Lange, C., Mittermayr, L., Dohm, J. C., Holtgräwe, D., Weisshaar, B., & Himmelbauer, H. (2010). High-throughput identification of genetic markers using representational oligonucleotide microarray analysis. Theoretical and Applied Genetics, 121(3), 549-565. doi:10.1007/s00122-010-1329-2.


Cite as: http://hdl.handle.net/11858/00-001M-0000-0010-7B62-9
Abstract
We describe a novel approach for high-throughput development of genetic markers using representational oligonucleotide microarray analysis. We test the performance of the method in sugar beet (Beta vulgaris L.) as a model for crop plants with little sequence information available.

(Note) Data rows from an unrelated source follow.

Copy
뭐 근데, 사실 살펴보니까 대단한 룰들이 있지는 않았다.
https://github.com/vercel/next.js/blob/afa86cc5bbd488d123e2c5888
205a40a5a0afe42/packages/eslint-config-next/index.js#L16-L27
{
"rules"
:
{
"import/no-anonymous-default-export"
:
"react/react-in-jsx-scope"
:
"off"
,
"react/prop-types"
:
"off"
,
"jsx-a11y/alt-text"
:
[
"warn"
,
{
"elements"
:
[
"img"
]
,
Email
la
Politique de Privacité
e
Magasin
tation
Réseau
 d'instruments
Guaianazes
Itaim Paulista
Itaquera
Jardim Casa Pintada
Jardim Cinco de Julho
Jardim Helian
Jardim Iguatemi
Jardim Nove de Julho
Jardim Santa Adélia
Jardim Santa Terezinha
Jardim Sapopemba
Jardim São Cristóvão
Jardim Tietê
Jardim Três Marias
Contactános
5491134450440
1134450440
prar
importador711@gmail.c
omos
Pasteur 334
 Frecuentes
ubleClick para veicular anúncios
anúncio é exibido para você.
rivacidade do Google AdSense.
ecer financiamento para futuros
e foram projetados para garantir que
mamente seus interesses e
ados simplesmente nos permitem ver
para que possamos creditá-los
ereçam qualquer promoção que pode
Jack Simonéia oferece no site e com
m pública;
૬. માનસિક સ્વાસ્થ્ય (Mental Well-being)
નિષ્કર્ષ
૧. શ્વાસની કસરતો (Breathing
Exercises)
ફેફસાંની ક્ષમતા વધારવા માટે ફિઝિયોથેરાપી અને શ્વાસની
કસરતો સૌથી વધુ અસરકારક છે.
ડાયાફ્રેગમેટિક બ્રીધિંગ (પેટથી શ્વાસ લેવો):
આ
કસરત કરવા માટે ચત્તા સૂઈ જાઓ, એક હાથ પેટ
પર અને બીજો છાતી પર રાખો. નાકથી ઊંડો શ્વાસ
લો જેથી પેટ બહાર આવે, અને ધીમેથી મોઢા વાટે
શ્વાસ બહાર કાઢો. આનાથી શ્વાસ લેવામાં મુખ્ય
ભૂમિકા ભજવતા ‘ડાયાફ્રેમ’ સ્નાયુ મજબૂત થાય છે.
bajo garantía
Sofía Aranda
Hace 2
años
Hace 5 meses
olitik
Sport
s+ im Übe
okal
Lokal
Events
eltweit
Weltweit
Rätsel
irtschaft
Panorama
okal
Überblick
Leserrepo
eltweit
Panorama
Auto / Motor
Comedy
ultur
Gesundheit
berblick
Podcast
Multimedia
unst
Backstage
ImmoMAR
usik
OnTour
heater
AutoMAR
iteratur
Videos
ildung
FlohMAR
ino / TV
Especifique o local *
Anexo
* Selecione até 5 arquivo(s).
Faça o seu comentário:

Genomic representations of both parents of a mapping population were hybridized on microarrays containing in total 146,554 custom made oligonucleotides based on sugar beet bacterial artificial chromosome (BAC) end sequences and expressed sequence tags (ESTs). Oligonucleotides showing a signal with one parental line only, were selected as potential marker candidates and placed onto an array, designed for genotyping of 184 F(2) individuals from the mapping population. Utilizing known co-dominant anchor markers we obtained 511 new dominant markers (392 derived from BAC end sequences, and 119 from ESTs) distributed over all nine sugar beet linkage groups and calculated genetic maps. Further improvements for large-scale application of the approach are discussed and its feasibility for the cost-effective and flexible generation of genetic markers is presented.